You would be made to pass the baby to term (no abortion for you) and then the babe would be given up for adoption. You would have no say in the business and you would not be told which agency handled the adoption either.

And I would go to the District Attorney and enjoy him file charges against the baby's father for statutory rape, kidnapping, custodial interference, contributing to the delinquency of a minor, and anything else he can think of. And after I would sue his parents in civil court for the costs of the pregnancy and delivery. Oh, and of course, at hand would be a restraining order against him too!

And then, since you refused to abide by my lawful orders about staying away from this boy, I would put you into a awfully strict school...single sex (no boys)...until your 18th birthday.
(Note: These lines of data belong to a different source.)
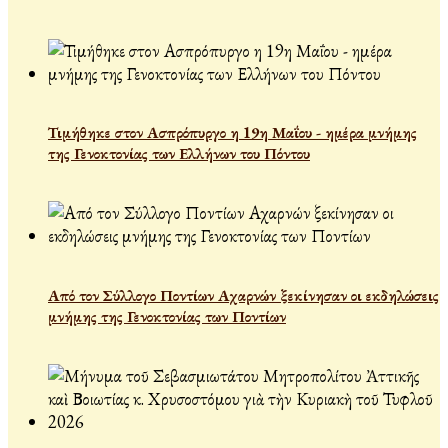
Τιμήθηκε στον Ασπρόπυργο η 19η Μαΐου - ημέρα μνήμης
της Γενοκτονίας των Ελλήνων του Πόντου
Από τον Σύλλογο Ποντίων Αχαρνών ξεκίνησαν οι εκδηλώσεις
μνήμης της Γενοκτονίας των Ποντίων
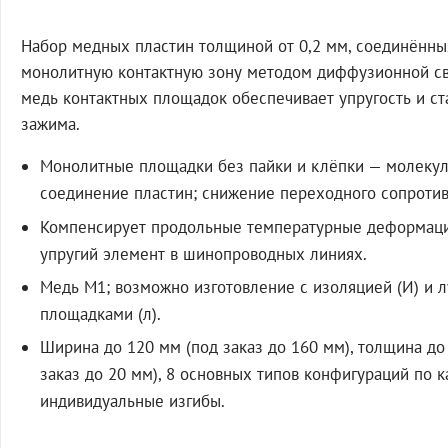
Набор медных пластин толщиной от 0,2 мм, соединённы
монолитную контактную зону методом диффузионной св
медь контактных площадок обеспечивает упругость и ст
зажима.
Монолитные площадки без пайки и клёпки — молеку
соединение пластин; снижение переходного сопротив
Компенсирует продольные температурные деформации
упругий элемент в шинопроводных линиях.
Медь М1; возможно изготовление с изоляцией (И) и
площадками (л).
Ширина до 120 мм (под заказ до 160 мм), толщина до
заказ до 20 мм), 8 основных типов конфигураций по к
индивидуальные изгибы.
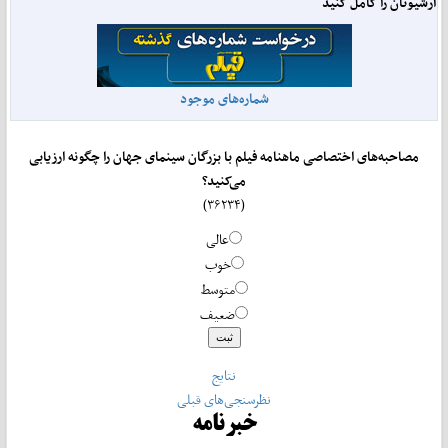
آرشیوتان را کامل کنید
شماره‌های موجود
مصاحبه‌های اختصاصی ماهنامه فیلم با بزرگان سینمای جهان را چگونه ارزیابی
می‌کنید؟
(۳۶۲۳۴)
عالی
خوب
متوسط
ضعیف
نتایج
نظرسنجی‌های قبلی
خبرنامه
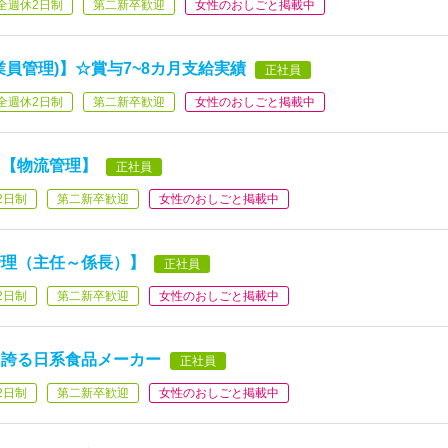
全週休2日制
第二新卒歓迎
女性のおしごと掲載中
員管理)】☆賞与7~8カ月支給実績
正社員
全週休2日制
第二新卒歓迎
女性のおしごと掲載中
る【物流管理】
正社員
2日制
第二新卒歓迎
女性のおしごと掲載中
管理（主任～係長）】
正社員
2日制
第二新卒歓迎
女性のおしごと掲載中
に誇る日系食品メーカー
正社員
2日制
第二新卒歓迎
女性のおしごと掲載中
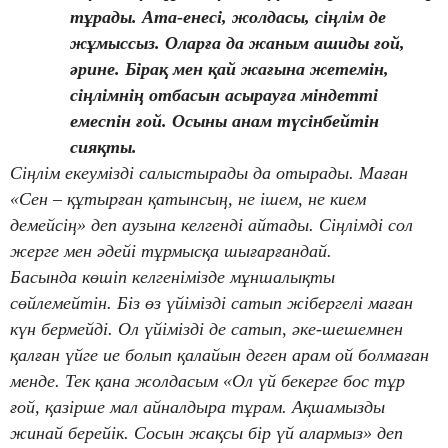
тұрады. Ата-енесі, жолдасы, сіңлім де
жұмыссыз. Оларға да жаным ашиды ғой,
әрине. Бірақ мен қай жағына жетемін,
сіңлімнің отбасын асырауға міндетті
емеспін ғой. Осыны анам түсінбейтін
сияқты.
Сіңлім екеумізді салыстырады да отырады. Маған
«Сен – құтырған қатынсың, не ішем, не кием
демейсің» деп аузына келгенді айтады. Сіңлімді сол
жерге мен әдейі тұрмысқа шығарғандай.
Басында көшіп келгенімізде мұншалықты
сөйлемейтін. Біз өз үйімізді сатып жібергелі маған
күн бермейді. Ол үйімізді де сатып, әке-шешемнен
қалған үйге ие болып қалайын деген арам ой болмаған
менде. Тек қана жолдасым «Ол үй бекерге бос тұр
ғой, қазірше мал айналдыра тұрам. Ақшамызды
жинай берейік. Сосын жақсы бір үй алармыз» деп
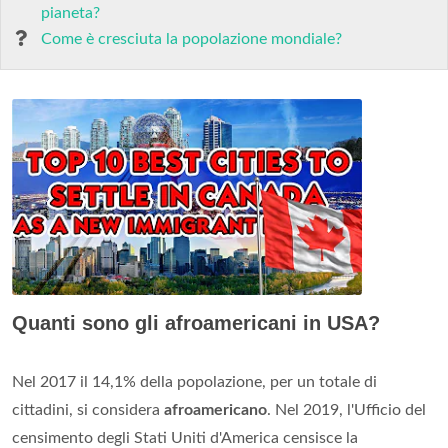
pianeta?
Come è cresciuta la popolazione mondiale?
Quanti sono gli afroamericani in USA?
Nel 2017 il 14,1% della popolazione, per un totale di
cittadini, si considera
afroamericano
. Nel 2019, l'Ufficio del
censimento degli Stati Uniti d'America censisce la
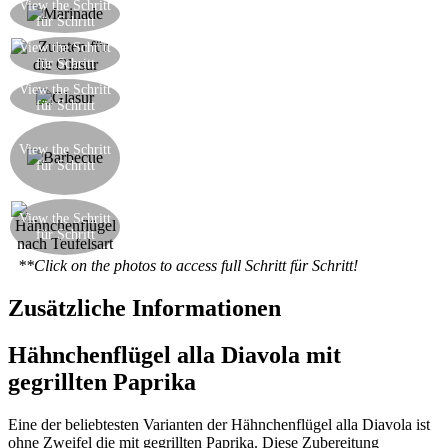
Das Hähnchen salzen und würzen, dann über
View the Schritt
für Schritt
Nacht im Kühlschrank marinieren lassen
Weißwein, Salz, Zucker, Öl, Schmalz, Paprika-
View the Schritt
für Schritt
Soße
Machen Sie die Glasur durchs Köcheln den Wein
View the Schritt
für Schritt
mit Schmalz, Öl, Zucker und Paprika-Soße
Machen Sie einen Holz- oder Holzkohlfeuer und
grillen die Hähnchenflügel. Während der
View the Schritt
für Schritt
gesamten Garzeit, das Hähnchen mit der Glasur
bürsten
Das Hähnchen nach Teufelsart ist bereit; dienen
View the Schritt
mit einer Beilage von Tomatensalat, Zwiebeln
für Schritt
und Gurken
**Click on the photos to access full Schritt für Schritt!
Zusätzliche Informationen
Hähnchenflügel alla Diavola mit
gegrillten Paprika
Eine der beliebtesten Varianten der Hähnchenflügel alla Diavola ist
ohne Zweifel die mit gegrillten Paprika. Diese Zubereitung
Something like an educational bootcamp where on earth you will have no choice but to obey the law.

At 13, you are still a minor and are subject to the protections of the decree. But that also means that the law places restrictions on your behavior too. And if you disobey the law (under age sex, running away, etc.), at hand can be serious consequences to your behavior. And if you refuse to obey your mom, the courts can seize you and put you surrounded by juvenile detention or a foster home for your protection. If you were my child, I wouldn't risk that. I would put you in a strict facility myself where you would be properly supervised 24/7/52.

One end thing. Your mom should not let this boy visit you this summer if she even think you want to get pregnant or might try. She should send him home immediately!

Good luck!
I would feel appalling. I would never want her to feel like she had to run away.